**Dataset extract:**
──────────────────────────────
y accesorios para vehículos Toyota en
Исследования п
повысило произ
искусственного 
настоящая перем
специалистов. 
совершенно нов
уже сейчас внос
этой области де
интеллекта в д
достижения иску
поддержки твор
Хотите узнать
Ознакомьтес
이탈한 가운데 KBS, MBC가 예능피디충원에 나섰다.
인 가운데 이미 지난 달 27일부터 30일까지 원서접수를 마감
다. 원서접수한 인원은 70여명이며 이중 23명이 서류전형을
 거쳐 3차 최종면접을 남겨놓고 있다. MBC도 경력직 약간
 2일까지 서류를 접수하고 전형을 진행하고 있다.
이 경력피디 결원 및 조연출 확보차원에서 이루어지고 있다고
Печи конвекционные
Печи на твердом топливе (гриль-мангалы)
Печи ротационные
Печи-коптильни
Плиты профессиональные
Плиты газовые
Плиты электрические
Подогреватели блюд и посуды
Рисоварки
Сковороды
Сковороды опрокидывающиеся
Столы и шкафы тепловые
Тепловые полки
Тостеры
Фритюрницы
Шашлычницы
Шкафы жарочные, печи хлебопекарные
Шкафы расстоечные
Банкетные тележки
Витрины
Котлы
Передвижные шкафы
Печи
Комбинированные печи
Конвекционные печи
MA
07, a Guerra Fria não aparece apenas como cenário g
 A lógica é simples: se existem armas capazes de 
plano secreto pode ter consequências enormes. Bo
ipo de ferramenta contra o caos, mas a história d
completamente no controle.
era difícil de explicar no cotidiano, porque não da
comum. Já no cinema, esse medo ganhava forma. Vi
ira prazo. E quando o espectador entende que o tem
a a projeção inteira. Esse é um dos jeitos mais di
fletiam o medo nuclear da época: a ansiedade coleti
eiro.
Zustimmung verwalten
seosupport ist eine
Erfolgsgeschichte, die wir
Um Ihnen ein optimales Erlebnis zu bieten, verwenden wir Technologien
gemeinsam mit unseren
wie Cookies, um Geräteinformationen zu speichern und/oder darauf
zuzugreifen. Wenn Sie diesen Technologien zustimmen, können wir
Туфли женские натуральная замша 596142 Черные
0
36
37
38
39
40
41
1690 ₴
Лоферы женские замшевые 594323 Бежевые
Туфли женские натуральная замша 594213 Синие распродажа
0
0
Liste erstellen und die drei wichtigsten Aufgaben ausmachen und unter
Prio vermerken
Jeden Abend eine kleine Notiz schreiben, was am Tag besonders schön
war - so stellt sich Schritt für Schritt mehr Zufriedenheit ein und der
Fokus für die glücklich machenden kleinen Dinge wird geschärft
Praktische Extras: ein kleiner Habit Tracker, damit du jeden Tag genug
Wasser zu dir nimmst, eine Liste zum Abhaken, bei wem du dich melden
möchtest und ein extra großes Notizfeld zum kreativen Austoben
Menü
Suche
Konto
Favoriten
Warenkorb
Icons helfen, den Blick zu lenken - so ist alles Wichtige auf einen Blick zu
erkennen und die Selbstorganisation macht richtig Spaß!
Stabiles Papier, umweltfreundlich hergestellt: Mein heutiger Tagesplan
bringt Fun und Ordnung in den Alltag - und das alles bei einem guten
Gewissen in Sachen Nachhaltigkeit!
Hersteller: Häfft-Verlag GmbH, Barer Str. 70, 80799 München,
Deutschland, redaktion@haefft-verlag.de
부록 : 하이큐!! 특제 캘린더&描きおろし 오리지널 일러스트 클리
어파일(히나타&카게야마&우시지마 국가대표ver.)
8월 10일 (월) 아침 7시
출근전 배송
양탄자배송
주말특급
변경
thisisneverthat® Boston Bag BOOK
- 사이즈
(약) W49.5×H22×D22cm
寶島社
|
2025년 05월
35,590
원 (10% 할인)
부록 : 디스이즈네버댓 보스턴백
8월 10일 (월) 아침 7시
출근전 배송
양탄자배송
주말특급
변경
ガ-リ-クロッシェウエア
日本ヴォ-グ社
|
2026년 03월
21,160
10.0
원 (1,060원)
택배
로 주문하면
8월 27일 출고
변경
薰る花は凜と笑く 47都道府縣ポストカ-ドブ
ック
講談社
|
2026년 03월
──────────────────────────────
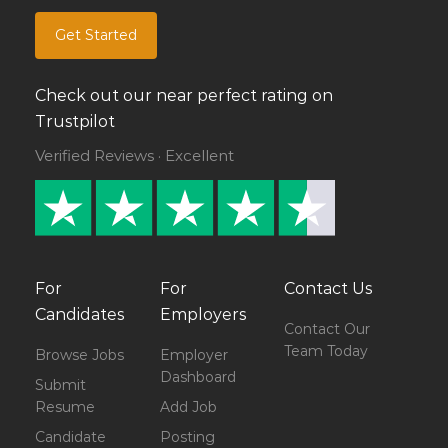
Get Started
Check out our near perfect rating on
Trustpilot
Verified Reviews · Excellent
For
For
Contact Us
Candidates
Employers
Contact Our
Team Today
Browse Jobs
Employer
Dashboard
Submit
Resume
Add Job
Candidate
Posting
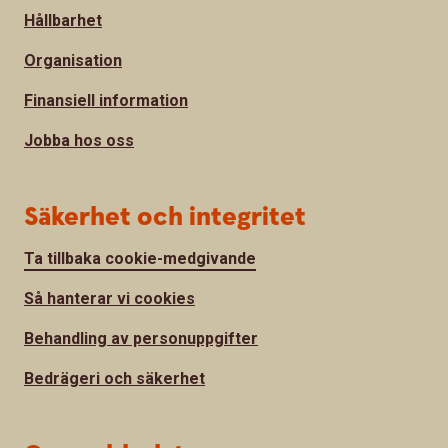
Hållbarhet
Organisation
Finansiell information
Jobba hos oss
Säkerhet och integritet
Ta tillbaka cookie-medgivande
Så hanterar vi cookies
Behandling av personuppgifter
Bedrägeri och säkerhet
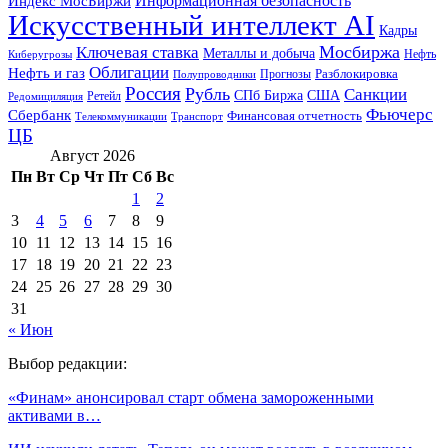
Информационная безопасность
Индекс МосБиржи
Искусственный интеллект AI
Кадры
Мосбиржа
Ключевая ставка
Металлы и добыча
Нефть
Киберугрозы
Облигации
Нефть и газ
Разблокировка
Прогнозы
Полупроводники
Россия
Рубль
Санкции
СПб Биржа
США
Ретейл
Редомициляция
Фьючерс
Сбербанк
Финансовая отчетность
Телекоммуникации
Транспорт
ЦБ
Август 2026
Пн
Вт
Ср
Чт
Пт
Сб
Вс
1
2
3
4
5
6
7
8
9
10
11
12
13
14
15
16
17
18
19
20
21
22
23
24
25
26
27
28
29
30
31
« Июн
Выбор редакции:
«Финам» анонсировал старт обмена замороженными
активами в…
──────────────────────────────
**Directions for this task:**
Copy each line above that has the word "Сковороды".

**The completed task:**
Сковороды
Сковороды опрокидывающиеся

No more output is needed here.